Subject matter and duration of the Processing of Personal Data
The subject matter and duration of the Processing of the Personal Data are set out in the DPA.
The nature and purpose of the Processing of Personal Data
Nexudus will process the Personal Data to deliver the Services.
The types of Personal Data to be Processed
Nexudus may process Personal Data of the following categories:
- Identification data (e.g. name, date of birth)

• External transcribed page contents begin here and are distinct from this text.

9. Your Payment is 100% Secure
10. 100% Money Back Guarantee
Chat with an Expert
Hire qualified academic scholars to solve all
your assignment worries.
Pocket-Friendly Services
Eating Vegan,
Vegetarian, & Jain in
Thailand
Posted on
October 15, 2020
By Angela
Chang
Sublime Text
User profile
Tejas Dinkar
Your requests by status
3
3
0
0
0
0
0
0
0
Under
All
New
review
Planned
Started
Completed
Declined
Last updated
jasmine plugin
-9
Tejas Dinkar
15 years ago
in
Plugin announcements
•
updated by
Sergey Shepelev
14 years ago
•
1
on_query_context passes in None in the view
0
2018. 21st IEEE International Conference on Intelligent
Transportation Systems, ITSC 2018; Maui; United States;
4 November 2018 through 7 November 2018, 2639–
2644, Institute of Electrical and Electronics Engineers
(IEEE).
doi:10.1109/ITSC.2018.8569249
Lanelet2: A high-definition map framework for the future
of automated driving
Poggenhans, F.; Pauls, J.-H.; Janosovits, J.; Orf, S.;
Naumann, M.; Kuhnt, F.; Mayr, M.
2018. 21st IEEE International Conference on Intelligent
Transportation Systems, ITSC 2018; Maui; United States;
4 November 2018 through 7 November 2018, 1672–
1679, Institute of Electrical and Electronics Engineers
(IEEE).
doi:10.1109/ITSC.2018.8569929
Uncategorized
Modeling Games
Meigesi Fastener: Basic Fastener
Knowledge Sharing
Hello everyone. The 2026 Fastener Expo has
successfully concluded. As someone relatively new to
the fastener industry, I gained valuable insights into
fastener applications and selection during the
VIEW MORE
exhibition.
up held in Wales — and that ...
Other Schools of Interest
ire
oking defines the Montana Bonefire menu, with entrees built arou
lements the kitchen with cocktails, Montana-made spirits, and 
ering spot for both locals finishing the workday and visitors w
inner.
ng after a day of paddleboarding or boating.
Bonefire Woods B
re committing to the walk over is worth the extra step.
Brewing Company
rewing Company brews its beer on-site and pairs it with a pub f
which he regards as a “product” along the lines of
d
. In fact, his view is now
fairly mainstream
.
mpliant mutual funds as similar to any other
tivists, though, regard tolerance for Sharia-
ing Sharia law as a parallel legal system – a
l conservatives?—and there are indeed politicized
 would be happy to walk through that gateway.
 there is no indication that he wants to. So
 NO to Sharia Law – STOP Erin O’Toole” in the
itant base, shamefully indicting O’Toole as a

- Identification documents (e.g. passport, identity card)
- Contact data (e.g. email address, postal address)
- Any other Personal Data that Customer or any Authorised User chooses to upload to the Nexudus Platform (including via features of the Nexudus Platform e.g. messaging features).
Customer acknowledges that the Nexudus Platform has not been designed to process or manage special categories of personal data (as defined in the GDPR) or information of a similarly sensitive character regulated by applicable Data Protection Laws, and accordingly Customer shall ensure that any Personal Data uploaded to the Nexudus Platform does not contain such information, including Personal Data of children under 16 years of age. Nexudus will not have, and specifically disclaims any, liability that may result from Customer or any Authorised User collecting, processing or managing special categories of personal data via the Nexudus Platform.
The categories of Data Subjects to whom the Personal Data relates
Nexudus may process Personal Data from Data Subjects of the following categories:
- Customer’s and Customer Affiliates’ customers / users
- Customer’s and Customer Affiliates’ prospective customers / users
- Visitors to Customer’s and Customer Affiliates’ premises
Any other Data Subjects referenced in any content uploaded by Customer or any Authorised User to the Nexudus Platform.
Authorised Subprocessors
Customer authorises Nexudus to appoint the Subprocessors listed at https://help.nexudus.com/docs/subprocessors.
Data retention
Nexudus will delete the Personal Data from its systems on expiry or termination of the Services in accordance with Paragraph 10 of the DPA.